Their structural breaks are conditioned the changes that occurred in the economy during the review period. The adoption of a floating exchange (LNTXC), there were changes in interest rates (LNTXJ) due to absorption of external shocks later, the interest rate was used as a control instrument of the inflation targeting regime (LNIPCA); added to the increase in loans and big fall of the spread (LNM1) and the Asian crisis (1997), Russian (1998) and Argentina (1999), caused changes in car sales in Brazil (LNV).

According to Enders (1995), the ordering of variables was performe based on block-exogeneity Granger test.
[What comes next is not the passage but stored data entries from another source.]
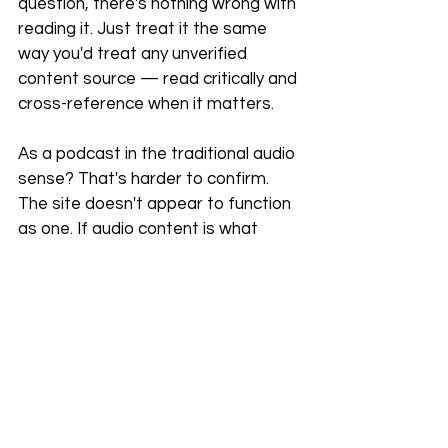
question, there's nothing wrong with 
reading it. Just treat it the same 
way you'd treat any unverified 
content source — read critically and 
cross-reference when it matters.
As a podcast in the traditional audio 
sense? That's harder to confirm. 
The site doesn't appear to function 
as one. If audio content is what 
you're after, search your preferred 
podcast platform directly and verify 
what you find.
When evaluating any online media 
platform, the basics still apply: look 
for transparent authorship, 
consistent content quality, and 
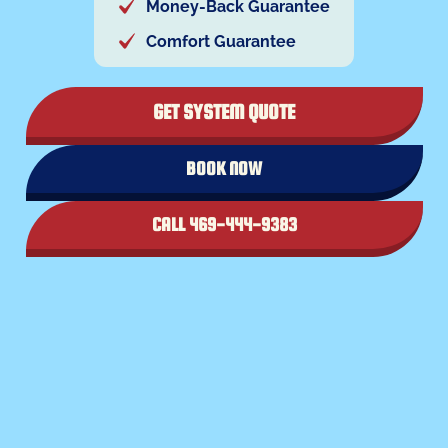
Money-Back Guarantee
Comfort Guarantee
GET SYSTEM QUOTE
BOOK NOW
CALL 469-444-9383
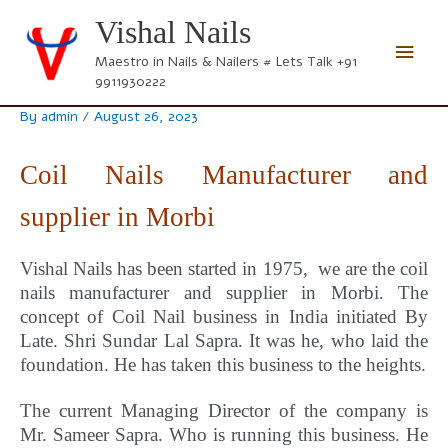
Skip
Vishal Nails
to
Main
content
Maestro in Nails & Nailers # Lets Talk +91
9911930222
Men
By
admin
/
August 26, 2023
Coil Nails Manufacturer and
supplier in Morbi
Vishal Nails has been started in 1975, we are the coil
nails manufacturer and supplier in Morbi.
The
concept
of Coil Nail business in India initiated By
Late. Shri Sundar Lal Sapra. It was he, who laid the
foundation. He has taken this business to the heights.
The current Managing Director of the company is
Mr. Sameer Sapra. Who is running this business. He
The order follows the value of the chi-square statistic, wherein the exogenous variables, which have the lowest statistical values, are place before the endogenous variables.

The ordering of the variables defined by block-exogeneity Granger test unit had the following ordering: LNV; LNIPCA; LNM1; LNTXC and LNTXJ.

Thus, the variables-balance in the long run in accordance with the values ​​shown in Table 6, above. The results presented show that the signals are consistent with economic theory. The LNIPCA a negative result. This negative relationship is justified by the adoption of the price control mechanism, which were implement after the Real Plan, with the regime of inflation targeting.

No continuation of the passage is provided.